5. Practical Limitations and Future Directions

Each PRIMRose instantiation identifies limits and open avenues:

• Container selection: Generalizes across programming environments but currently excludes map/dictionary types and relies on simple total ordering assumptions where required. Performance benchmarking is naive, inviting future integration of cache, memory, and system-specific predictors, or more precise correctness proofs (e.g., via RustBelt formal methods) (Qin et al., 2022).
• Survey synergy: Dependent on true mutual coverage and cross-matched catalog depth between Roman and PRIMA. Improvements may target photometric redshift accuracy via deeper optical fields or expanded FIR line coverage for ISM diagnostics (Boquien et al., 1 Sep 2025).
• Protein mutation energetics: Largest generalization errors remain for nonlocal, complex geometry-sensitive energy terms; extension to more diverse protein folds, larger proteins, or context-aware architectures is indicated. Incorporation of additional 3D/geometric priors may further improve performance (Brown et al., 6 Dec 2025).

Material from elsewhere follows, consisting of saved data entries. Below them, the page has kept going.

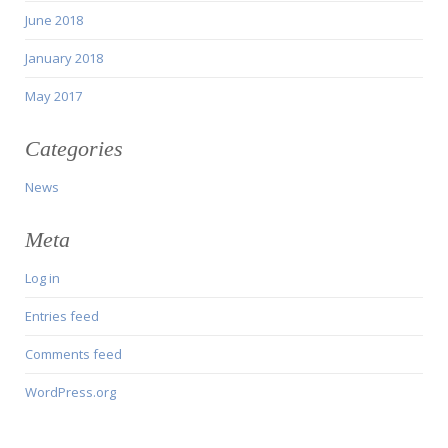
June 2018
January 2018
May 2017
Categories
News
Meta
Log in
Entries feed
Comments feed
WordPress.org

6. Significance and Cross-Disciplinary Impact

Despite the lack of direct connection among the three threads, PRIMRose exemplifies contemporary trends in:

• Raising abstraction in software and data analysis workflows (via formal specification, property-driven synthesis, and correctness-aware selection).
• Integrating disparate observational facilities for maximal physical inference—joint photometry, as in extragalactic astrophysics, removes degeneracies unbreakable by single-instrument approaches.
• Translating simulation-informed physical insight into machine learning workflows that extract local, interpretable metrics, advancing the granularity and utility of computational biology predictions.

In each context, PRIMRose leverages rigorous formalism, comprehensive verification, and performance-centered filtering, supporting reproducible, high-confidence analysis and design.